> [What to work on]:
Copy nothing but the lines below running from the line containing "Spain and Morocco Trade Blame After 72,000" through the line containing "Migrants Enter Ceuta", both end lines included.

> [Input for this task]:

[Start of section]

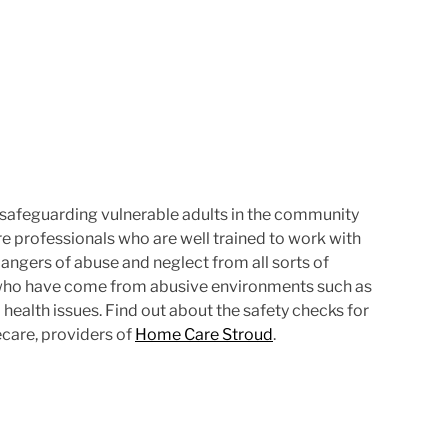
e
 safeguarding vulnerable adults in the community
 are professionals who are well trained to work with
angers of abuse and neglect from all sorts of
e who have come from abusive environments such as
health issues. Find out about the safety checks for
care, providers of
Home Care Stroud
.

[End of section]
[Start of section]

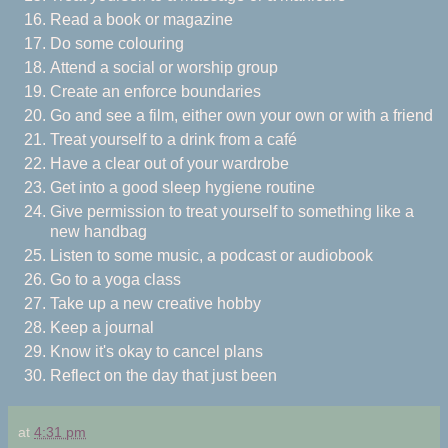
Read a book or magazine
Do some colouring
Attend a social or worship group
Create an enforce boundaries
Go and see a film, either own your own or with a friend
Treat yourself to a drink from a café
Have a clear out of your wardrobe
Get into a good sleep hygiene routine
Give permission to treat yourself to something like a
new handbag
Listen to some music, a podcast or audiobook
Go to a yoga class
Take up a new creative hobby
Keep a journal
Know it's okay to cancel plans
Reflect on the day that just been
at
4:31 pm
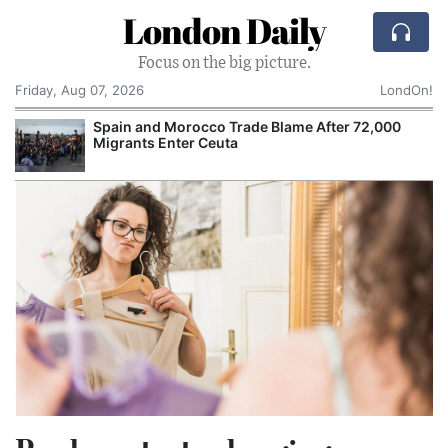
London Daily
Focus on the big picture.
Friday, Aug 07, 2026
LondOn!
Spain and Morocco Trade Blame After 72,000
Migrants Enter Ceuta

[End of section]
[Start of section]

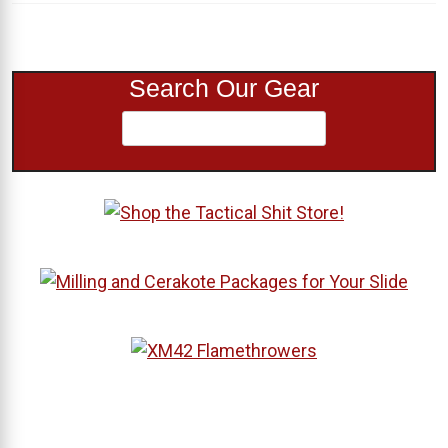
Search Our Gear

[End of section]

> [Expected answer]:
Spain and Morocco Trade Blame After 72,000
Migrants Enter Ceuta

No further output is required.